Your objective — Filter the entries below down to the lines that hold "silos".

---

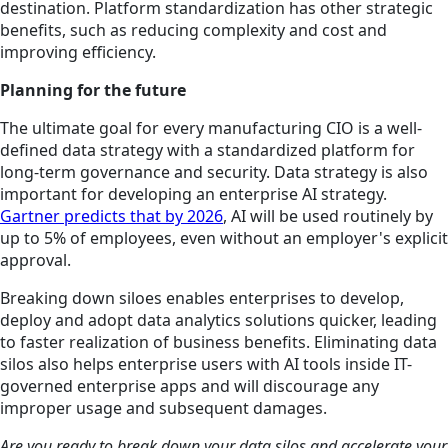
destination. Platform standardization has other strategic
benefits, such as reducing complexity and cost and
improving efficiency.
Planning for the future
The ultimate goal for every manufacturing CIO is a well-
defined data strategy with a standardized platform for
long-term governance and security. Data strategy is also
important for developing an enterprise AI strategy.
Gartner predicts that by 2026
, AI will be used routinely by
up to 5% of employees, even without an employer's explicit
approval.
Breaking down siloes enables enterprises to develop,
deploy and adopt data analytics solutions quicker, leading
to faster realization of business benefits. Eliminating data
silos also helps enterprise users with AI tools inside IT-
governed enterprise apps and will discourage any
improper usage and subsequent damages.
Are you ready to break down your data silos and accelerate your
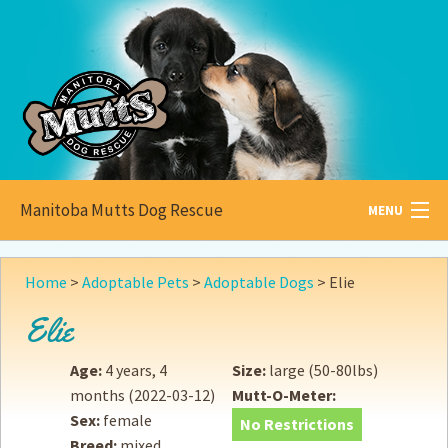
Manitoba Mutts Dog Rescue
MENU
All about
Mutts
Home
>
Adoptable Pets
>
Adoptable Dogs
>
Elie
Adoptable
Pets
Elie
Become a
Foster
Age:
4 years, 4
Size:
large (50-80lbs)
months
(2022-03-12)
Mutt-O-Meter:
How to
Adopt
Sex:
female
No Restrictions
Breed:
mixed
How to
Donate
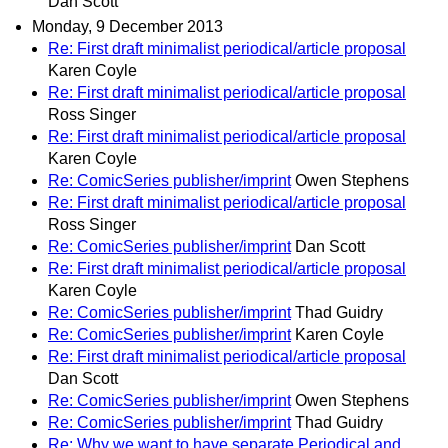
Dan Scott
Monday, 9 December 2013
Re: First draft minimalist periodical/article proposal
Karen Coyle
Re: First draft minimalist periodical/article proposal
Ross Singer
Re: First draft minimalist periodical/article proposal
Karen Coyle
Re: ComicSeries publisher/imprint
Owen Stephens
Re: First draft minimalist periodical/article proposal
Ross Singer
Re: ComicSeries publisher/imprint
Dan Scott
Re: First draft minimalist periodical/article proposal
Karen Coyle
Re: ComicSeries publisher/imprint
Thad Guidry
Re: ComicSeries publisher/imprint
Karen Coyle
Re: First draft minimalist periodical/article proposal
Dan Scott
Re: ComicSeries publisher/imprint
Owen Stephens
Re: ComicSeries publisher/imprint
Thad Guidry
Re: Why we want to have separate Periodical and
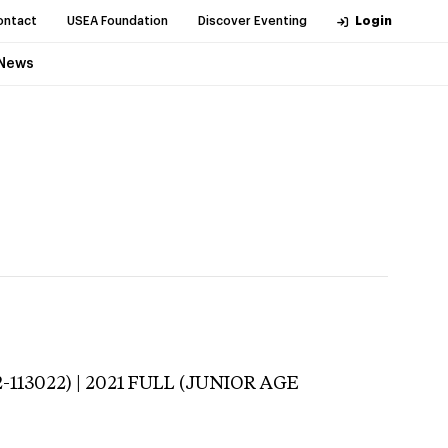
ontact
USEA Foundation
Discover Eventing
Login
News
-113022) | 2021 FULL (JUNIOR AGE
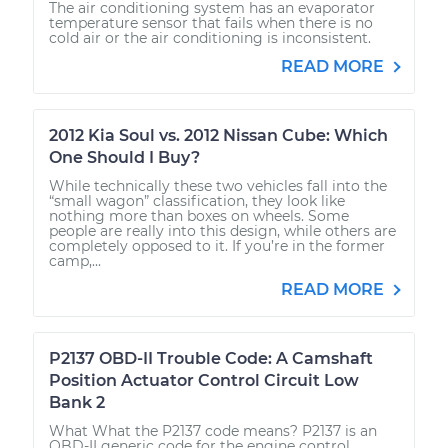
The air conditioning system has an evaporator
temperature sensor that fails when there is no
cold air or the air conditioning is inconsistent.
READ MORE
2012 Kia Soul vs. 2012 Nissan Cube: Which
One Should I Buy?
While technically these two vehicles fall into the
“small wagon” classification, they look like
nothing more than boxes on wheels. Some
people are really into this design, while others are
completely opposed to it. If you’re in the former
camp,...
READ MORE
P2137 OBD-II Trouble Code: A Camshaft
Position Actuator Control Circuit Low
Bank 2
What What the P2137 code means? P2137 is an
OBD-II generic code for the engine control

---

Answer box —
silos also helps enterprise users with AI tools inside IT-
Are you ready to break down your data silos and accelerate your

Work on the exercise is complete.